## Records from a data collection
+++++
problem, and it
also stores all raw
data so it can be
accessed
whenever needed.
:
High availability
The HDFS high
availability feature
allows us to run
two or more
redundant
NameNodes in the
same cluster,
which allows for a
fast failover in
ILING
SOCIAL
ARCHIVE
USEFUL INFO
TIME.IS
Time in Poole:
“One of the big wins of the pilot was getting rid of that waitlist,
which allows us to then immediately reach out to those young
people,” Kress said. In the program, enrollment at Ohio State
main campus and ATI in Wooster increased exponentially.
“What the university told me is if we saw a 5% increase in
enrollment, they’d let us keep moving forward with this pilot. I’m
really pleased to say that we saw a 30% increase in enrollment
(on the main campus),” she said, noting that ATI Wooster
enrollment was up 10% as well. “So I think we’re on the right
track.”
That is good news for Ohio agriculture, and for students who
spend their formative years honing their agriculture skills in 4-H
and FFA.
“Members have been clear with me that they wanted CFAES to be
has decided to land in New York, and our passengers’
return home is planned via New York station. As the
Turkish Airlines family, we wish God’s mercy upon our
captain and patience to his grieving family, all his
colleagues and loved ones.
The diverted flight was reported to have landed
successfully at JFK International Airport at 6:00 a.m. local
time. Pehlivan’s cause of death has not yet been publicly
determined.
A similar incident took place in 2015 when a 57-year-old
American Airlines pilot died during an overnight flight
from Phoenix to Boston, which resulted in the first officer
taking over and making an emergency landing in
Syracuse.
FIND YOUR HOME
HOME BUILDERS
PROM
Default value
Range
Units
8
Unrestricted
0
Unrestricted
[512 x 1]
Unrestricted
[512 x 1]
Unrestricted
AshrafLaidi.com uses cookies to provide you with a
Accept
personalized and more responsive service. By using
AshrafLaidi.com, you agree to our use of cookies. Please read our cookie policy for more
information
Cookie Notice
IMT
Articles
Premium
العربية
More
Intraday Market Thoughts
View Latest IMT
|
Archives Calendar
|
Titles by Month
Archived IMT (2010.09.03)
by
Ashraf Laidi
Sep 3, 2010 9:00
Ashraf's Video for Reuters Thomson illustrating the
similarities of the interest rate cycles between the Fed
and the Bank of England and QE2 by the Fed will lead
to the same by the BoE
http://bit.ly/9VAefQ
+++++
## Requirement
How many lines in the records include "Airlines"? Answer with the number alone.

## Exercise answer
2